Tracking my efforts to beat Myalgic Encephalomyelitis (ME), aka CFIDS, aka CFS

Tracking my efforts to beat Myalgic Encephalomyelitis (ME), aka CFIDS, aka CFS

Wednesday, July 27, 2016

I'm pretty sure I have allodynia due to autonomic nervous system dysfunction

After my post yesterday about skin sensitivity, a reader emailed comments and a link to a 2013 article from Health Rising about allodynia (a type of nerve pain) in ME and fibromyalgia.  I feel a little embarrassed for not knowing that allodynia is a common symptom in ME and fibro, but I have a tendency to gloss over articles and posts about symptoms I'm not currently dealing withit's the only way for me to reduce the ocean of ME information into something digestible.

According to the article, by Tim Vaughan:
Reduced blood and oxygen flows to the muscles in ME/CFS/FM could set the stage for allodynia and other pain problems...   
“Ischemia” [inadequate blood flow to a part of the body]...[is] where the capillary walls become clogged with platelets and white blood cells, thus blocking oxygen from reaching the muscle. Now the muscle has to deal with lack of oxygen and the inflammation cascade from reperfusion [the action of restoring the flow of blood to an organ or tissue. ...[T]his sets up a great environment for the generation of pain.
I had a eureka moment when reading this article.  In conjunction with my recent doctors appointments, and recent musing on my shortness of breath (and related symptoms), I had already started to reach the conclusion that my shortness of breath, light headedness, and tingling in extremities must be from lack of blood flow to capillaries and tissue.  The one thing that kept me from realizing that blood/oxygen was the problem for so long was that my pulse oximeter always shows normal blood oxygen levels.  But then in my last doctor appointment (3 weeks ago), Dr. M stated that the pulse oxymeter wouldn't detect oxygen levels in the capillaries, and certainly not in muscle tissue. This never occurred to me.  It should have!..but it didn't.

So recently I've been musing about what to do with this new information, still not totally certain that it was a capillary and tissue problem.  Then the allodynia arose.  Then I read this article (linked above) and I suddenly feel certain that I'm dealing with lack of blood flow to capillaries and tissue...probably due to autonomic nervous system dysfunction.

Now the question is, what do I do with this information?  I haven't figured that out yet...

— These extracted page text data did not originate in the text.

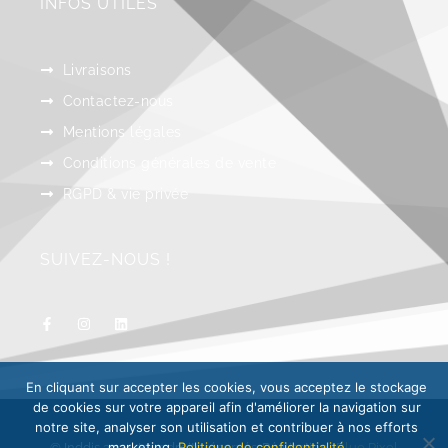
INFOS UTILES
Livraisons
Contactez-nous
Mentions légales
Conditions générales de vente
RGPD & vie privée
SUIVEZ-NOUS !
En cliquant sur accepter les cookies, vous acceptez le stockage
de cookies sur votre appareil afin d'améliorer la navigation sur
notre site, analyser son utilisation et contribuer à nos efforts
marketing.
Politique de confidentialité
© Inddis 2024, tous droits réservés. Réalisation :
Blue Pixel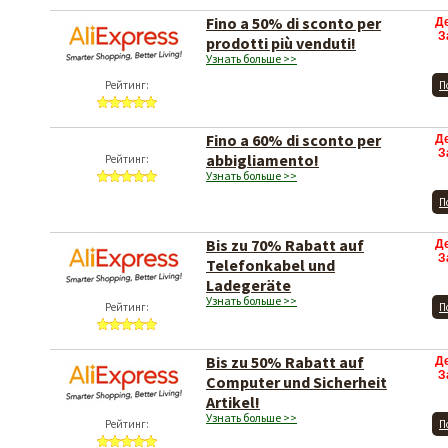
Fino a 50% di sconto per
Д
З
prodotti più venduti!
Узнать больше >>
Рейтинг:
П
Fino a 60% di sconto per
Д
З
abbigliamento!
Рейтинг:
Узнать больше >>
П
Bis zu 70% Rabatt auf
Д
З
Telefonkabel und
Ladegeräte
Узнать больше >>
Рейтинг:
П
Bis zu 50% Rabatt auf
Д
З
Computer und Sicherheit
Artikel!
Узнать больше >>
Рейтинг:
П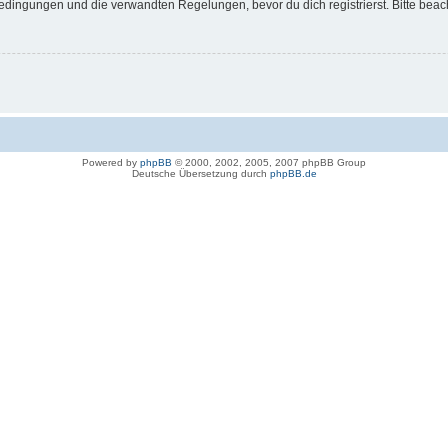
dingungen und die verwandten Regelungen, bevor du dich registrierst. Bitte beac
Powered by
phpBB
© 2000, 2002, 2005, 2007 phpBB Group
Deutsche Übersetzung durch
phpBB.de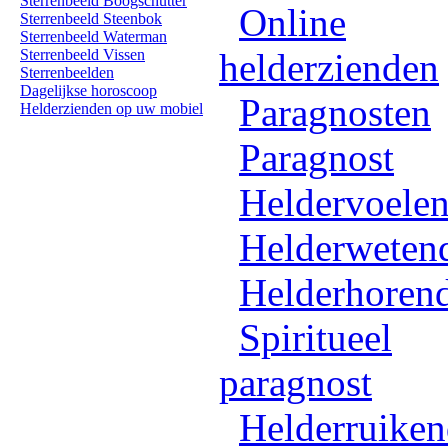
Sterrenbeeld Boogschutter
Online
Sterrenbeeld Steenbok
Sterrenbeeld Waterman
Sterrenbeeld Vissen
helderzienden
Sterrenbeelden
Dagelijkse horoscoop
Paragnosten
Helderzienden op uw mobiel
Paragnost
Heldervoele
Helderweten
Helderhoren
Spiritueel
paragnost
Helderruike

  1. Hello, we share a lot in terms of symptoms. I think you can 1 - Try LDN, if you haven't. It helps to fibro patients more than CFS patients. As a CFS patient I've been using it for 6 months and while I had no help for fatigue, I think it helped me with pain. And also I never had a major attack since I've started it. 2 - You can try HBOT. It can help with oxygen delivery to capillaries, but I think you need to do it for a long time to see a change. I haven't tried it yet but am willing to. 3 - You can try supplements or drugs that help with blood flow to small vessels. There is Nimodipine for that, there is even a CFS treatment protocol based on the use of this drug. Vinpocetine is also a supplement that you can look at for this purpose.

    1. Thank you so much. All of this is very valuable information to me. I found out today that the painful areas on my skin, which have now shown up as a rash, are actually shingles. But that doesn't change the fact that I have poor blood flow the the muscles, so I am going to look into treatment for those things.

  2. how can check hemoglobin through Pulse Oximeter in % my hemoglobin in June 7.5 %. please reply how can read or convert oxygen level in percentage.